- What you need to do: Copy each line below containing "минут".

◆ ◆ ◆ ◆

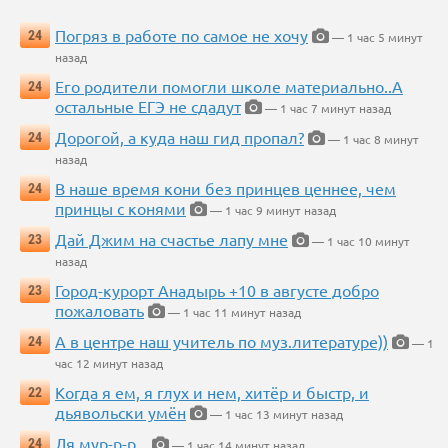
Погряз в работе по самое не хочу
24
— 1 час 5 минут
назад
Его родители помогли школе материально..А
24
остальные ЕГЭ не сдадут
— 1 час 7 минут назад
Дорогой, а куда наш гид пропал?
24
— 1 час 8 минут
назад
В наше время кони без принцев ценнее, чем
24
принцы с конями
— 1 час 9 минут назад
Дай Джим на счастье лапу мне
23
— 1 час 10 минут
назад
Город-курорт Анадырь +10 в августе добро
23
пожаловать
— 1 час 11 минут назад
А в центре наш учитель по муз.литературе))
24
— 1
час 12 минут назад
Когда я ем, я глух и нем, хитёр и быстр, и
22
дьявольски умён
— 1 час 13 минут назад
Ля мур-р-р...
24
— 1 час 14 минут назад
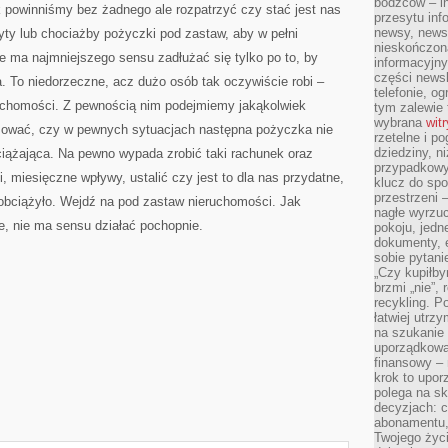
bodźców – i
k powinniśmy bez żadnego ale rozpatrzyć czy stać jest nas
przesytu inf
newsy, newsl
yty lub chociażby pożyczki pod zastaw, aby w pełni
nieskończona
e ma najmniejszego sensu zadłużać się tylko po to, by
informacyjny
części news
. To niedorzeczne, acz dużo osób tak oczywiście robi –
telefonie, og
uchomości. Z pewnością nim podejmiemy jakąkolwiek
tym zalewie 
wybrana
wit
izować, czy w pewnych sytuacjach następna pożyczka nie
rzetelne i po
dziedziny, n
ciążająca. Na pewno wypada zrobić taki rachunek oraz
przypadkowyc
, miesięczne wpływy, ustalić czy jest to dla nas przydatne,
klucz do spo
przestrzeni 
obciążyło. Wejdź na pod zastaw nieruchomości. Jak
nagłe wyrzuc
ne, nie ma sensu działać pochopnie.
pokoju, jedne
dokumenty, e
sobie pytani
„Czy kupiłby
brzmi „nie”,
recykling. P
łatwiej utrz
na szukanie 
uporządkowan
finansowy – 
krok to upor
polega na s
decyzjach: 
abonamentu, 
Twojego życi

◆ ◆ ◆ ◆

- Output for this exercise:
— 1 час 5 минут
— 1 час 7 минут назад
— 1 час 8 минут
— 1 час 9 минут назад
— 1 час 10 минут
— 1 час 11 минут назад
час 12 минут назад
— 1 час 13 минут назад
— 1 час 14 минут назад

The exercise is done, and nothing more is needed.